■ PROBLEM STATEMENT
As the answer, give exactly the lines of the records below from the one with "portant princ..." through the one with "questions, vous", ends included and pictures left out.

■ TASK MATERIAL
***

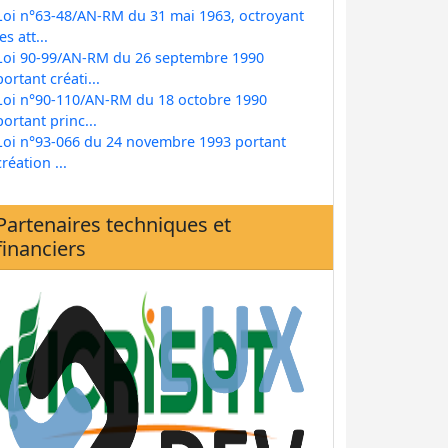
Loi n°63-48/AN-RM du 31 mai 1963, octroyant
les att...
Loi 90-99/AN-RM du 26 septembre 1990
portant créati...
Loi n°90-110/AN-RM du 18 octobre 1990
portant princ...
Loi n°93-066 du 24 novembre 1993 portant
création ...
Partenaires techniques et
financiers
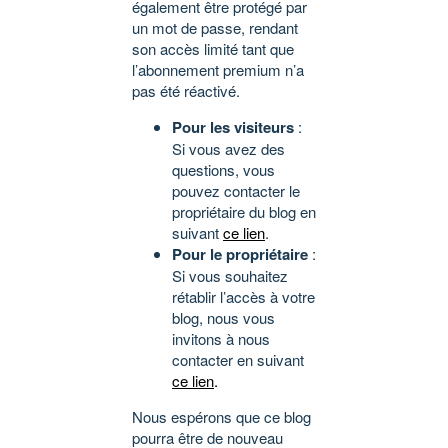
également être protégé par
un mot de passe, rendant
son accès limité tant que
l’abonnement premium n’a
pas été réactivé.
Pour les visiteurs
:
Si vous avez des
questions, vous
pouvez contacter le
propriétaire du blog en
suivant
ce lien
.
Pour le propriétaire
:
Si vous souhaitez
rétablir l’accès à votre
blog, nous vous
invitons à nous
contacter en suivant
ce lien
.
Nous espérons que ce blog
pourra être de nouveau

***

■ EXERCISE SOLUTION
portant princ...
Loi n°93-066 du 24 novembre 1993 portant
création ...
Partenaires techniques et
financiers
également être protégé par
un mot de passe, rendant
son accès limité tant que
l’abonnement premium n’a
pas été réactivé.
Pour les visiteurs
:
Si vous avez des
questions, vous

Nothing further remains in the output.